Now... I was at the sliding glass door at this time. The gate is all the way on the OTHER side of the house, and literally feet from the court street, which is just a few meters from the cul de sac. I darted out of the house, running barefoot across teensy tiny (sharp) gravel, out the gate, jumped over the neighbor's retaining wall and down the street to grab Jeffrey who was already at the cul de sac and proceeding to run into the street. I don't think I've ever run so fast in my life. (Amazing what adrenaline does for you.) Mind you, I'm almost 31 weeks pregnant. Yeah... nice picture. Jeffrey was LAUGHING the entire way. He was just having a ball! I caught up to him in the middle of the cul de sac - out in the open street. (Praise Jesus that no cars were coming, and that our ghetto neighbor, Consuela Andretti, wasn't coming or going - cuz she literally reaches breakneck speeds in and out of the drive.) Scary stuff. You don't ever want to see your kid running for the street. (I just get this image of the scene from Pet Cemetery when the kids gets hit by the semi in my mind... That sucks.)

Earlier this week, Jeffrey got his first (three) bee stings. Actually... I'm not certain they were bees. Could have been a wasp. Could have been a foul-mooded fly of some sort. Either way, we were playing in the yard as I was watering plants and Jeffrey was kicking around his soccer ball when he started grabbing at his shirt and belly saying, "Owie!
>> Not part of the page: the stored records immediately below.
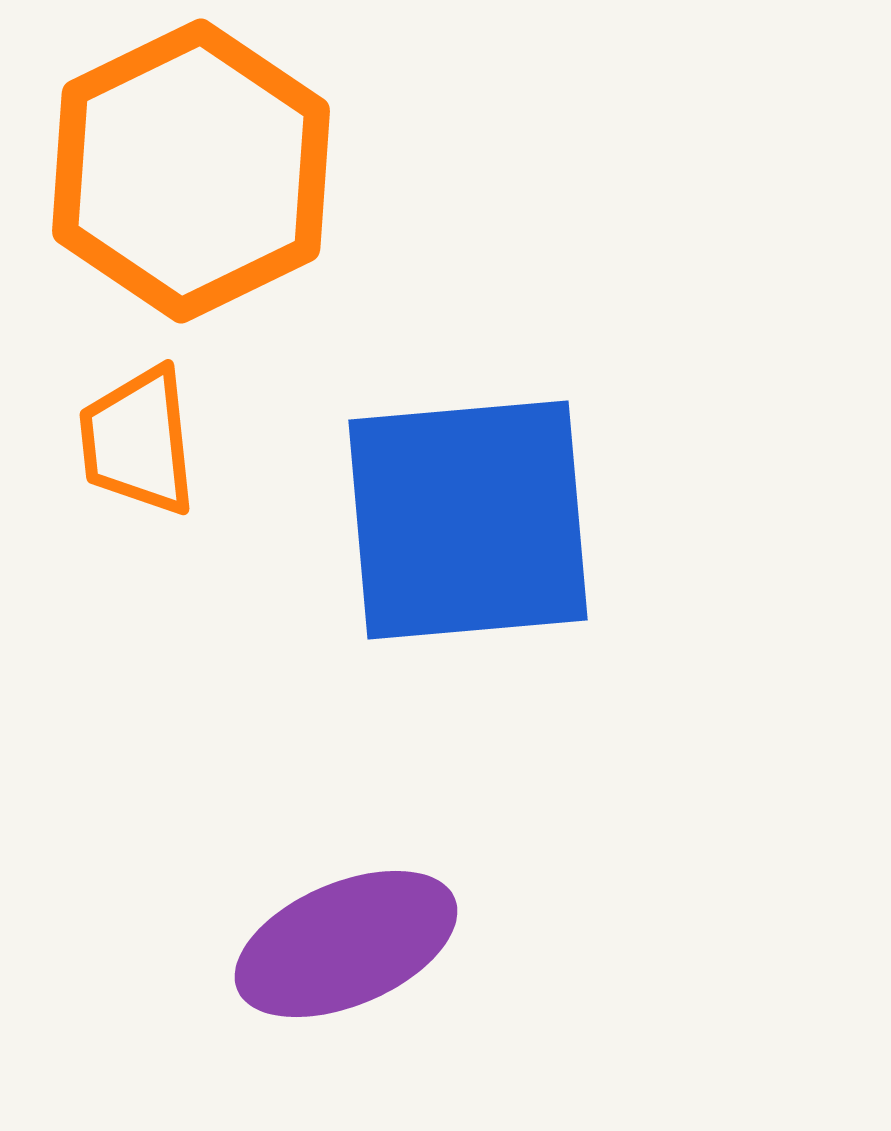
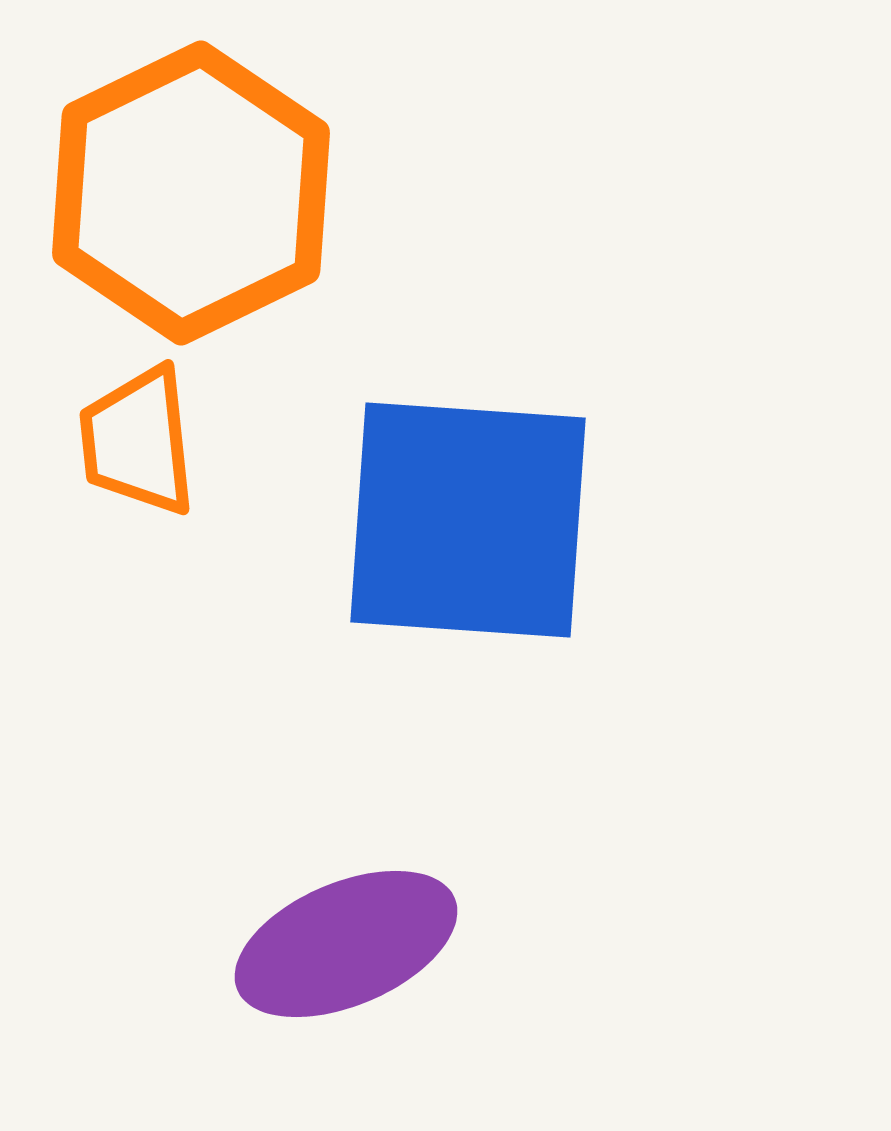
orange hexagon: moved 22 px down
blue square: rotated 9 degrees clockwise
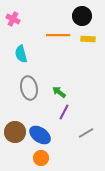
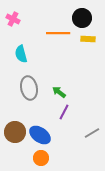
black circle: moved 2 px down
orange line: moved 2 px up
gray line: moved 6 px right
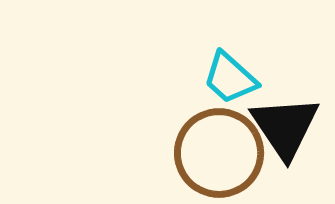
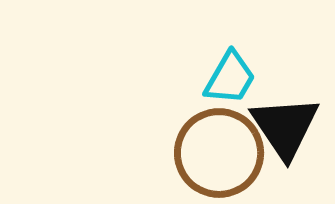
cyan trapezoid: rotated 102 degrees counterclockwise
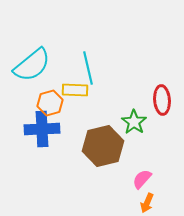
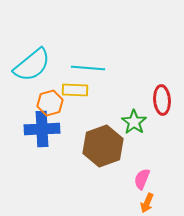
cyan line: rotated 72 degrees counterclockwise
brown hexagon: rotated 6 degrees counterclockwise
pink semicircle: rotated 20 degrees counterclockwise
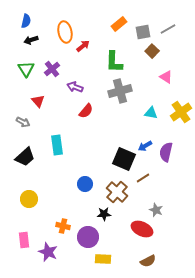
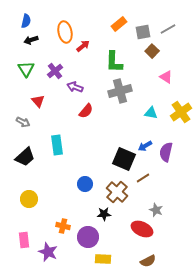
purple cross: moved 3 px right, 2 px down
Owie!" followed by a shrieking scream. I immediately ran to him and lifted his shirt. There was a bee fluttering around his elbow (which is why I think he got stung by bees). I figured he had been stung, so I whisked him into the kitchen to have a look. Three stings right by his belly button, already swollen white with a big red dot in the middle. My first thought was, "Good Lord, I hope he isn't allergic." I've been stung a thousand times (well... at least several dozen... I never learned), and I'm familiar with the "sting" of a bee sting, but luckily it does fade rather quickly. I just listened to his breathing to make sure he wasn't going into anaphylactic shock. Meanwhile, I had Scott make up a thick paste of baking soda and water. (This is what we always used when I was a kid... seemed to take care of the swelling and pain.) I wasn't positive that the stingers were out, so I ran a warm bath and washed the area really well, followed by some ointment and Tylenol. He was such a trooper. He cried for about 5 minutes, then was back to his happy self, even though his belly was all swollen. He pointed and said, "Owie..." Yeah... owie is right! Bee stings are no fun!

Last night Jeffrey decided that the hose nozzle was a microphone, into which he sang the ABC's. It's moments like these that warms a mama's heart. I love the way he sings... "A...B... C...D..." (inaudible inaudible) "GEE!!!!... H... I" (inaudible inaudible) "blebble blebble bleh..." (that's his version of "L M N O P") "QUE!!!!! R!!!! S!!!!! ... T!!!!" (inaudible) " VEE!!!!" (inaudible) "EX!!!!!" (inaudible) "ZEE!!!!!!" He's so cute.

This is the first week with my new schedule. Already making plans with mommy friends on my first Thursday off. We're walking with Mia (and girls) and Tamara (and kids), and later hanging with Kim and her son by the pool (if I manage enough courage to actually be seen in a bathing suit, eegads).

But for today, I have to head to work in short order, and hopefully snag a nap when I pick up Jeffrey at 12:30. I'm seriously pooped. Having two little humans to care for should be interesting.